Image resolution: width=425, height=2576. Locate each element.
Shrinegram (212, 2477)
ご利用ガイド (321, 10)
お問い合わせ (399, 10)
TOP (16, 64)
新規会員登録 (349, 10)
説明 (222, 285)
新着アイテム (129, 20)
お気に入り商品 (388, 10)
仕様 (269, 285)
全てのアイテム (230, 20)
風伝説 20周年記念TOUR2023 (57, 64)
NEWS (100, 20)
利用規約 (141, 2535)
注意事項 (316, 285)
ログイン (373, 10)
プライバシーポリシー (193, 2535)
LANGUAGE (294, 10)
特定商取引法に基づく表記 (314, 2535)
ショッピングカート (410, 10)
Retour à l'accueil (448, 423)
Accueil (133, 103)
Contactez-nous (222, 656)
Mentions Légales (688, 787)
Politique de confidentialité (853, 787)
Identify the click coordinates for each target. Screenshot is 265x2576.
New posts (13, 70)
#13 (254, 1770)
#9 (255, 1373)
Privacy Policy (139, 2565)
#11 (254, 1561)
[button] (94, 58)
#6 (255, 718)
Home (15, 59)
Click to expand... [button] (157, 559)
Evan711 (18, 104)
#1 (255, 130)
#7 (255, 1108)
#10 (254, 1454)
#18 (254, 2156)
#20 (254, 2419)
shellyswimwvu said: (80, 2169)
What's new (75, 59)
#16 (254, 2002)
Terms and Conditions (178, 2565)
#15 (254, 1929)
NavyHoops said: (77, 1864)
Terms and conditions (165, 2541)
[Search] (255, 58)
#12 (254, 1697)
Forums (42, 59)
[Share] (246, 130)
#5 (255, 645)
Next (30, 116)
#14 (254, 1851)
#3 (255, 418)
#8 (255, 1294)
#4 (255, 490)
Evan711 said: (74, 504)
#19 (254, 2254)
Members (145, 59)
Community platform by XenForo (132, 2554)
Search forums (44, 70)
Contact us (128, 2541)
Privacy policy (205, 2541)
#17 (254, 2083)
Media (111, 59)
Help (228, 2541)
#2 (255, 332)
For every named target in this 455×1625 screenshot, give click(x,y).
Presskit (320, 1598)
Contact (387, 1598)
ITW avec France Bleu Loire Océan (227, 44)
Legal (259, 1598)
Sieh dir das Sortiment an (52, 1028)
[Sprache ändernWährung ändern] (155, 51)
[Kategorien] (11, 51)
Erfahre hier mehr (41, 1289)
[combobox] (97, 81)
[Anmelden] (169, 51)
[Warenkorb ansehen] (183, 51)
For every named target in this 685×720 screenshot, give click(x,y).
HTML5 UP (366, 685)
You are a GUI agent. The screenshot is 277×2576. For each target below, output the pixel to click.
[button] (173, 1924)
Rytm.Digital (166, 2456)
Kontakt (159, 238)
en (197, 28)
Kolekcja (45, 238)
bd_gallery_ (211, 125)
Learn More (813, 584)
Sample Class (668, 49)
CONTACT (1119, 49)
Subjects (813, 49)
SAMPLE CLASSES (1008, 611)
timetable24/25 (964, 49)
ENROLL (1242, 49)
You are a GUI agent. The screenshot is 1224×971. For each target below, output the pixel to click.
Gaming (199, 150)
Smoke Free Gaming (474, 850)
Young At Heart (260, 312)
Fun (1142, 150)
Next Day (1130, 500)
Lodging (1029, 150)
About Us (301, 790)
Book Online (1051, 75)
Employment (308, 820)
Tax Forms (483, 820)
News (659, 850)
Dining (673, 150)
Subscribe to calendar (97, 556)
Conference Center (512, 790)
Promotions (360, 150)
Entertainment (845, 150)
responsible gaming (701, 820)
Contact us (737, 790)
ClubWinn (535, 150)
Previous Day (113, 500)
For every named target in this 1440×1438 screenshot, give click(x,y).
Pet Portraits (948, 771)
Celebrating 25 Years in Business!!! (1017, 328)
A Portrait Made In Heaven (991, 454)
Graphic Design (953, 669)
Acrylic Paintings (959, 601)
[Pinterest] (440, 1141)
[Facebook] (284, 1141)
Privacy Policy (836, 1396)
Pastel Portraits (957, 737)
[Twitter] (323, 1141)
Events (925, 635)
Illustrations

- **Exercise goal**: Repeat the material exactly. Every line should match.

- **Problem solution**:
Image resolution: width=425, height=2576. Locate each element.
Shrinegram (212, 2477)
ご利用ガイド (321, 10)
お問い合わせ (399, 10)
TOP (16, 64)
新規会員登録 (349, 10)
説明 (222, 285)
新着アイテム (129, 20)
お気に入り商品 (388, 10)
仕様 (269, 285)
全てのアイテム (230, 20)
風伝説 20周年記念TOUR2023 (57, 64)
NEWS (100, 20)
利用規約 (141, 2535)
注意事項 (316, 285)
ログイン (373, 10)
プライバシーポリシー (193, 2535)
LANGUAGE (294, 10)
特定商取引法に基づく表記 (314, 2535)
ショッピングカート (410, 10)
Retour à l'accueil (448, 423)
Accueil (133, 103)
Contactez-nous (222, 656)
Mentions Légales (688, 787)
Politique de confidentialité (853, 787)
Identify the click coordinates for each target. Screenshot is 265x2576.
New posts (13, 70)
#13 (254, 1770)
#9 (255, 1373)
Privacy Policy (139, 2565)
#11 (254, 1561)
[button] (94, 58)
#6 (255, 718)
Home (15, 59)
Click to expand... [button] (157, 559)
Evan711 (18, 104)
#1 (255, 130)
#7 (255, 1108)
#10 (254, 1454)
#18 (254, 2156)
#20 (254, 2419)
shellyswimwvu said: (80, 2169)
What's new (75, 59)
#16 (254, 2002)
Terms and Conditions (178, 2565)
#15 (254, 1929)
NavyHoops said: (77, 1864)
Terms and conditions (165, 2541)
[Search] (255, 58)
#12 (254, 1697)
Forums (42, 59)
[Share] (246, 130)
#5 (255, 645)
Next (30, 116)
#14 (254, 1851)
#3 (255, 418)
#8 (255, 1294)
#4 (255, 490)
Evan711 said: (74, 504)
#19 (254, 2254)
Members (145, 59)
Community platform by XenForo (132, 2554)
Search forums (44, 70)
Contact us (128, 2541)
Privacy policy (205, 2541)
#17 (254, 2083)
Media (111, 59)
Help (228, 2541)
#2 (255, 332)
For every named target in this 455×1625 screenshot, give click(x,y).
Presskit (320, 1598)
Contact (387, 1598)
ITW avec France Bleu Loire Océan (227, 44)
Legal (259, 1598)
Sieh dir das Sortiment an (52, 1028)
[Sprache ändernWährung ändern] (155, 51)
[Kategorien] (11, 51)
Erfahre hier mehr (41, 1289)
[combobox] (97, 81)
[Anmelden] (169, 51)
[Warenkorb ansehen] (183, 51)
For every named target in this 685×720 screenshot, give click(x,y).
HTML5 UP (366, 685)
You are a GUI agent. The screenshot is 277×2576. For each target below, output the pixel to click.
[button] (173, 1924)
Rytm.Digital (166, 2456)
Kontakt (159, 238)
en (197, 28)
Kolekcja (45, 238)
bd_gallery_ (211, 125)
Learn More (813, 584)
Sample Class (668, 49)
CONTACT (1119, 49)
Subjects (813, 49)
SAMPLE CLASSES (1008, 611)
timetable24/25 (964, 49)
ENROLL (1242, 49)
You are a GUI agent. The screenshot is 1224×971. For each target below, output the pixel to click.
Gaming (199, 150)
Smoke Free Gaming (474, 850)
Young At Heart (260, 312)
Fun (1142, 150)
Next Day (1130, 500)
Lodging (1029, 150)
About Us (301, 790)
Book Online (1051, 75)
Employment (308, 820)
Tax Forms (483, 820)
News (659, 850)
Dining (673, 150)
Subscribe to calendar (97, 556)
Conference Center (512, 790)
Promotions (360, 150)
Entertainment (845, 150)
responsible gaming (701, 820)
Contact us (737, 790)
ClubWinn (535, 150)
Previous Day (113, 500)
For every named target in this 1440×1438 screenshot, give click(x,y).
Pet Portraits (948, 771)
Celebrating 25 Years in Business!!! (1017, 328)
A Portrait Made In Heaven (991, 454)
Graphic Design (953, 669)
Acrylic Paintings (959, 601)
[Pinterest] (440, 1141)
[Facebook] (284, 1141)
Privacy Policy (836, 1396)
Pastel Portraits (957, 737)
[Twitter] (323, 1141)
Events (925, 635)
Illustrations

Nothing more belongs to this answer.